Let's pretend, for a second that all the other reasons why the cries of "runaway prosecutor" from the Libby Lobby don't exist. Set aside the fact that the FBI and then Fitzgerald were investigating all leaks of Valerie Wilson's identity, not just those to Robert Novak. Set aside the fact that the 1X2X6 story (as well as the clear evidence of at least three leaks by October 12, 2003) didn't have the FBI looking for more than one leaker.
The claim that Fitzgerald should not have investigated beyond the the day when, on October 1, 2003, Armitage identified himself as the first source to Novak would still be wrong.
That's because there were clear discrepancies between Armitage's and Novak's stories. And Fitzgerald was actively investigating Armitage and Novak at least until September of 2004. The FBI couldn't close up shop on October 1, 2003, and Fitzgerald didn't close up shop on December 30, 2003, because it was still trying to determine whether Armitage had leaked Valerie Wilson's identity to Novak intentionally for at least nine more months.

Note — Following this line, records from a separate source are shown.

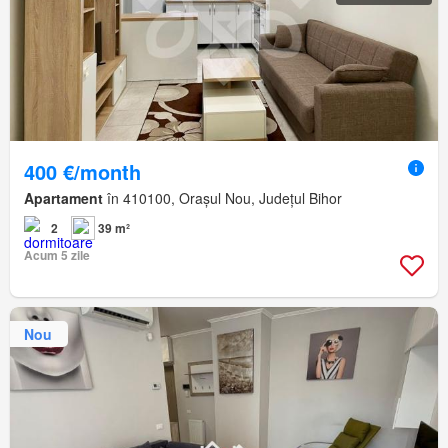
400 €/month
Apartament
în 410100, Orașul Nou, Județul Bihor
2
39 m²
Acum 5 zile
Nou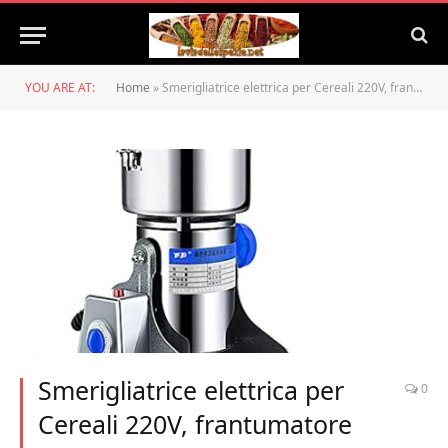
YOU ARE AT:
Home
»
Smerigliatrice elettrica per Cereali 220V, frantumatore per Mulino a Battente Tipo frantumatore Commerciale, polverizzatore per smerigliatrice per Erbe aromatich
Smerigliatrice elettrica per
0
Cereali 220V, frantumatore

The newly unsealed portions of the affidavits Fitzgerald wrote in pursuit of Judy Miller's and Matt Cooper's testimony make this clear (I'm getting these scanned--I should have links to them in the next day or so). In the Miller affidavit, Fitzgerald lays out some of the discrepancies:
Novak and Armitage agree on several important facts, such as the time, date and place of the meeting during which the conversation took place, and the fact that Wilson’s wife and employment by the CIA was disclosed to Novak by Armitage in response to a question by novak as to why the CIA had sent Wilson on the trip. Their testimony diverges as to whether Armitage provided the first name of Ms. Plame, though both agree the last name, “Plame” was not provided. Novak recalls being told by Armitage that Wilson’s wife worked in the area of weapons of mass destruction --[redacted] Armitage does not recall discussing the area in which Wilson’s wife worked. Novak and Armitage give differing accounts of other materials not germane to the instant motion. The investigation of Armitage’s conduct is ongoing. [my emphasis]
And the affidavit on Cooper reveals that Fitzgerald was actively
interviewing both Armitage and Novak in fall 2004. Novak gave a
follow-up deposition on September 13, 2004 [though there's an error in
the affidavit, I think]. And Armitage testified to the grand jury a
second time on September 22, 2004. (And, as a reminder, Rove testified
for the third time in October 2004, so he was likely asked about
several of these discrepancies.) And, by this point, Fitzgerald knew that Libby had met with Novak on July 9, but had lied about doing so on multiple occasions.
The Libby Lobby complains that Fitzgerald should have stopped investigating when he stopped investigating Armitage. They complain that Fitzgerald didn't scrutinize Armitage's actions as closely as he did Libby's.
Any bets on whether we'll stop hearing this refrain now that it has been proven false?